How to train a logistic regression model using scikit-learn in Python

Published on Aug. 22, 2023, 12:16 p.m.

To train a logistic regression model using scikit-learn in Python, you can use the LogisticRegression class from the scikit-learn library. Here’s an example code snippet:

import numpy as np
from sklearn.linear_model import LogisticRegression

# Load the data
X = np.array([[1, 2], [3, 4], [5, 6]])
y = np.array([0, 0, 1])

# Create the logistic regression model
model = LogisticRegression()

# Fit the model on the data
model.fit(X, y)

# Predict the output for a new input
test_input = np.array([[7, 8]])
output = model.predict(test_input)
print(output)

In this code, we first load some sample data into X and y. The X variable should contain the training feature matrix (one row per sample, one column per feature), and y should contain the corresponding binary class labels (0 or 1) for each sample.

We then create an instance of the LogisticRegression class and fit the model on the data using the fit() method.

Finally, we can use the trained model to make predictions for new inputs using the predict() method.

This is just a simple example, but scikit-learn provides many other options for logistic regression training and evaluation.

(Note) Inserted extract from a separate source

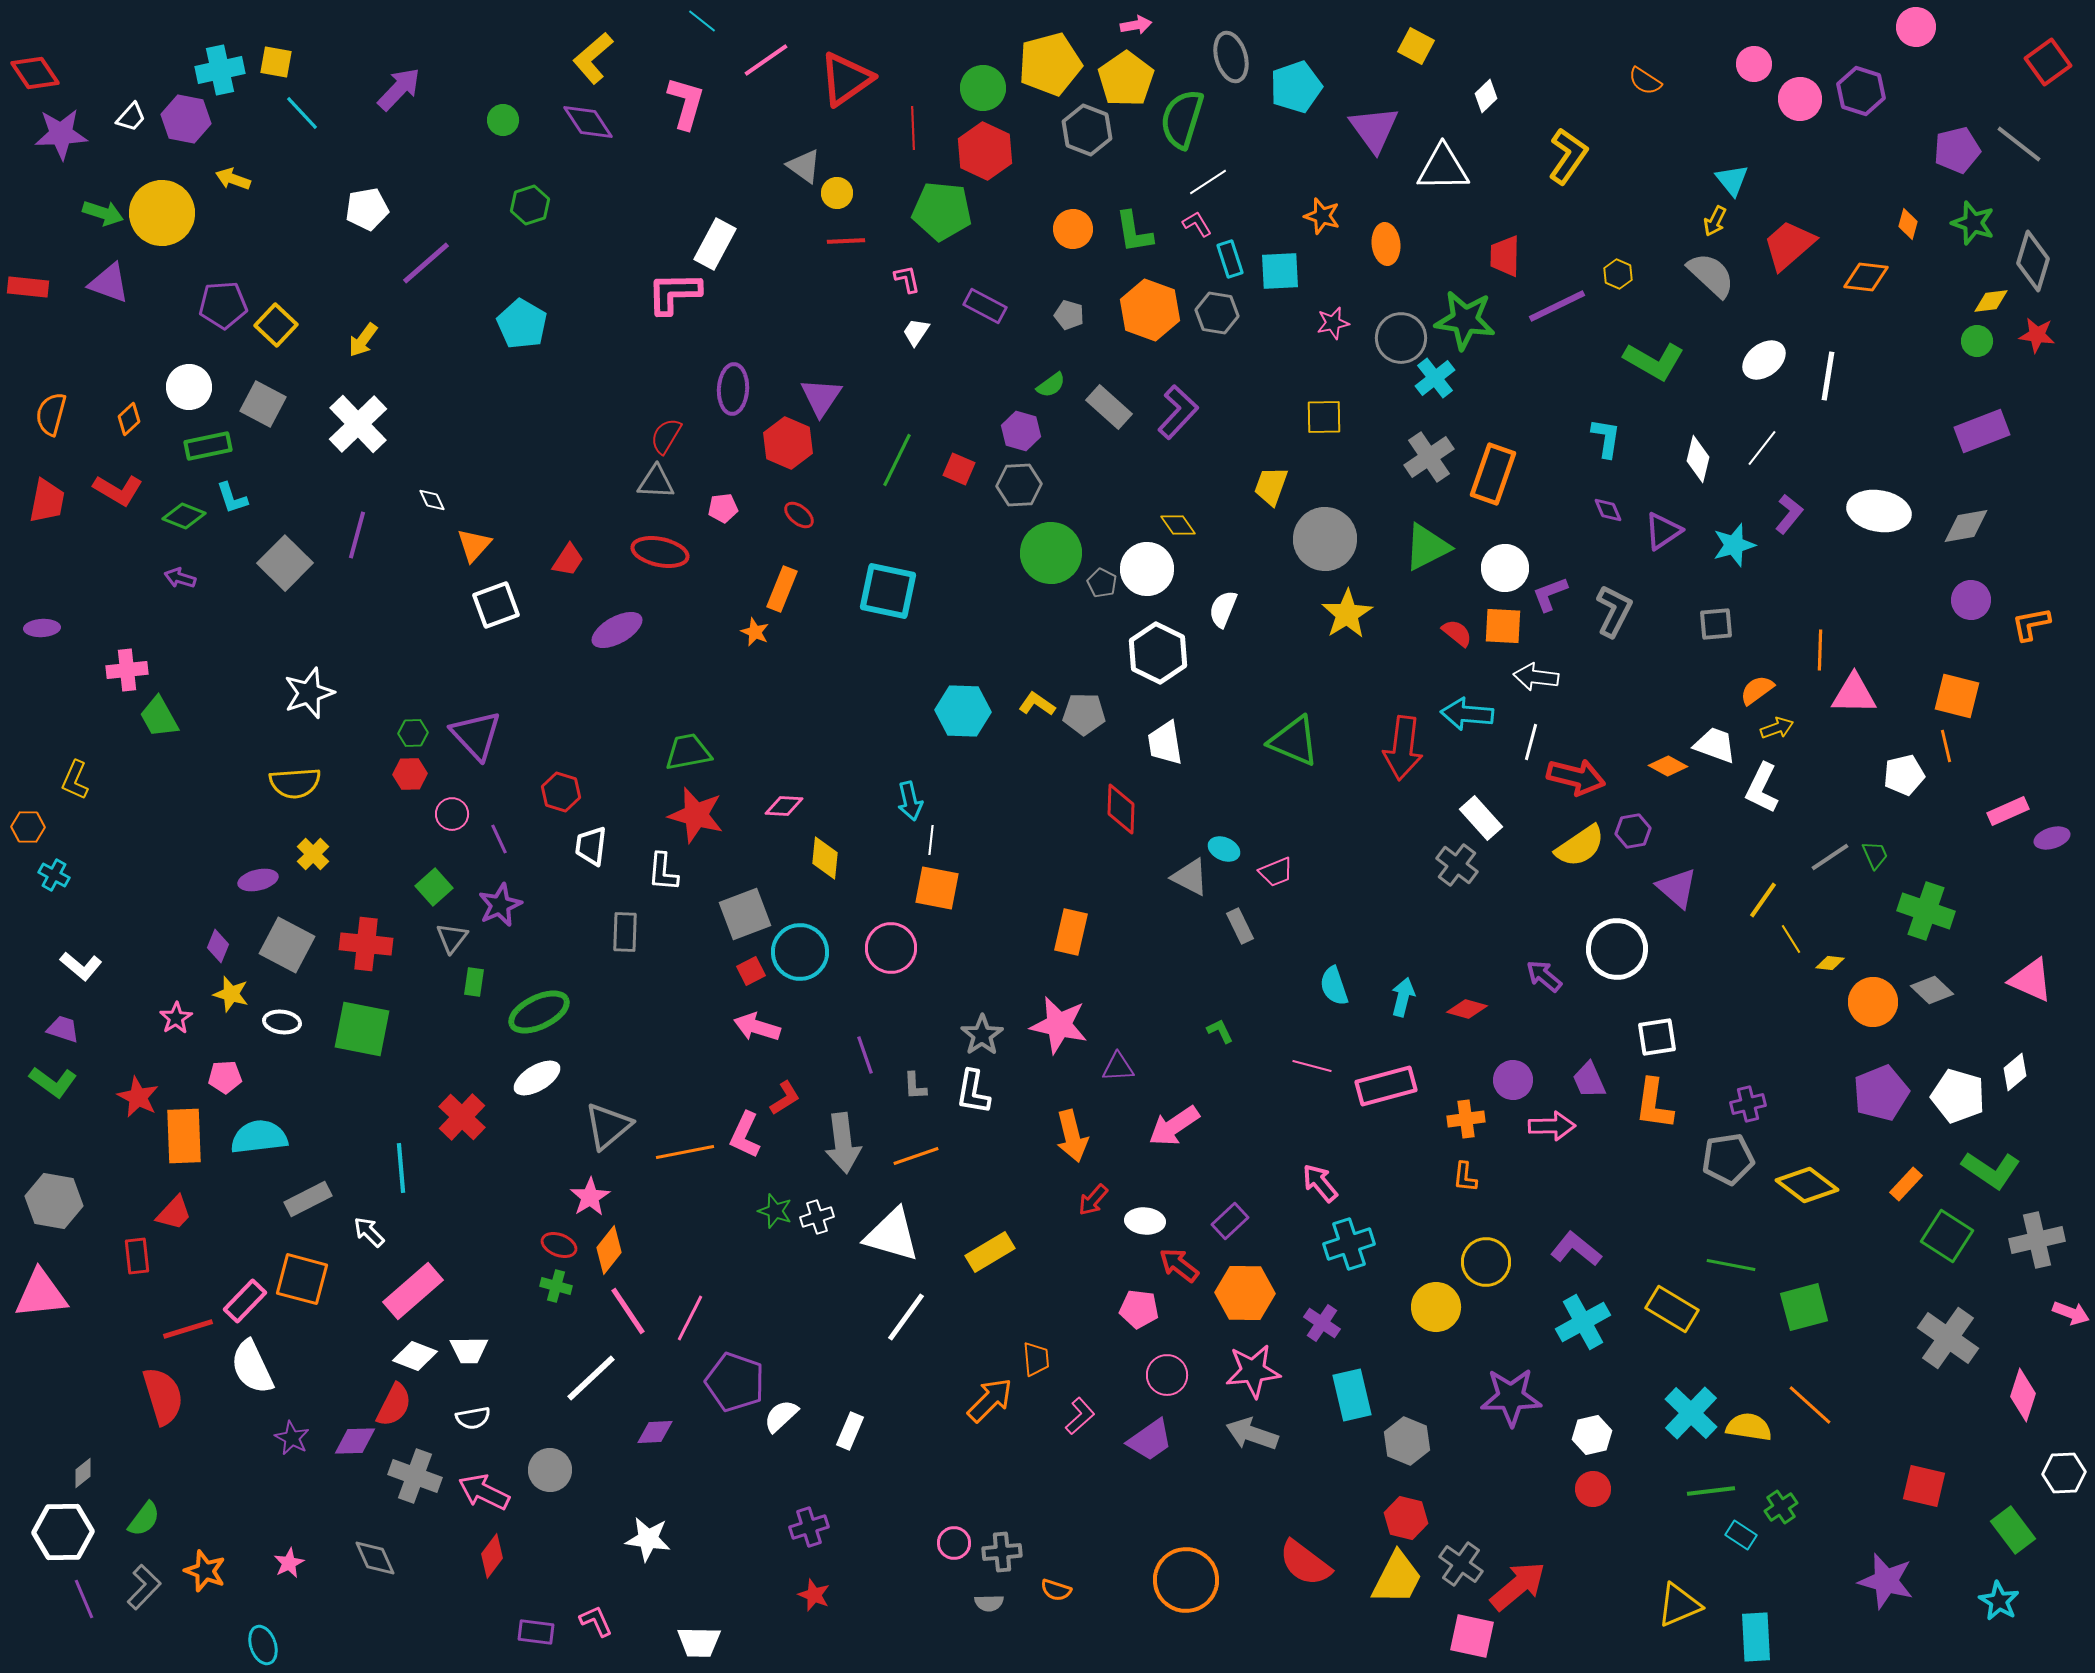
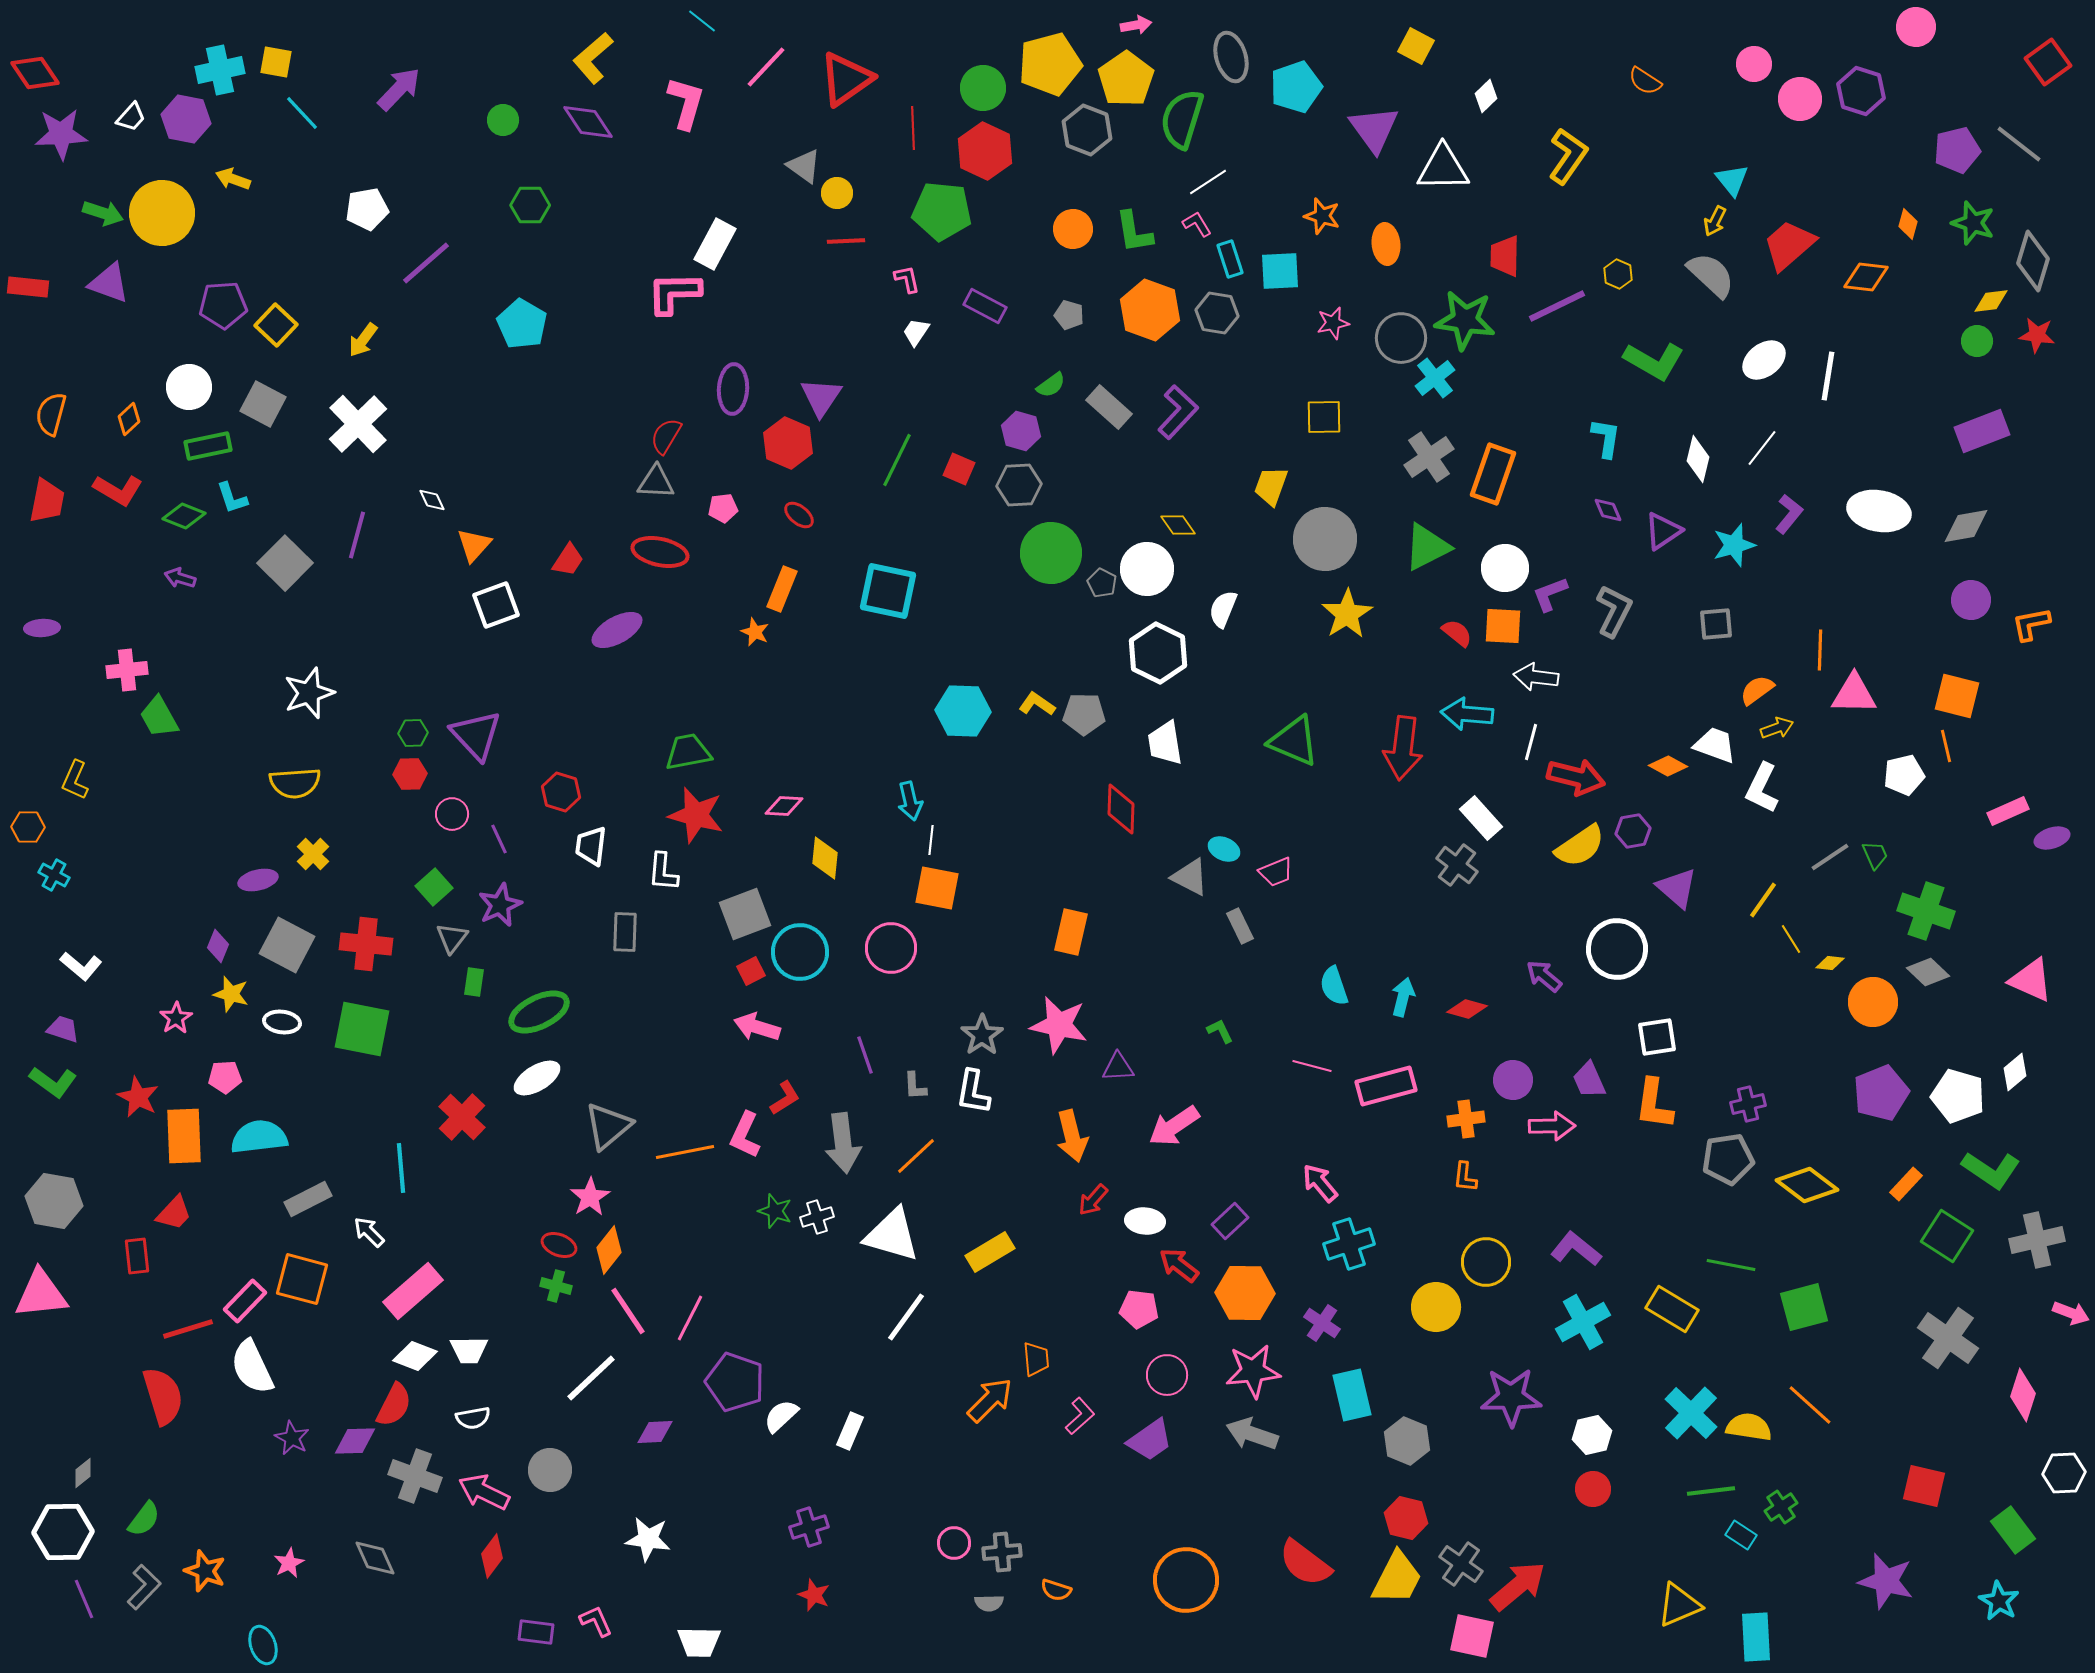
pink line at (766, 60): moved 7 px down; rotated 12 degrees counterclockwise
green hexagon at (530, 205): rotated 18 degrees clockwise
gray diamond at (1932, 990): moved 4 px left, 18 px up
orange line at (916, 1156): rotated 24 degrees counterclockwise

To save and load machine learning models

To save and load machine learning models, common practices include using the pickle or joblib module in Python. Here’s how you can use these modules to save and load a model:

  1. Using pickle to save and load a model:
import pickle

# Assuming you already have a trained scikit-learn model called 'model'
# Save the model
with open('model.pkl', 'wb') as f:
    pickle.dump(model, f)

# Load the model
with open('model.pkl', 'rb') as f:
    loaded_model = pickle.load(f)
  1. Using joblib to save and load a model:
import joblib

# Assuming you already have a trained scikit-learn model called 'model'
# Save the model
joblib.dump(model, 'model.joblib')

# Load the model
loaded_model = joblib.load('model.joblib')

Both pickle and joblib can serialize and deserialize a trained machine learning model, allowing you to save and load the model for later use. PyTorch and TensorFlow also have their own model saving and loading methods, which you can learn by checking their respective documentation.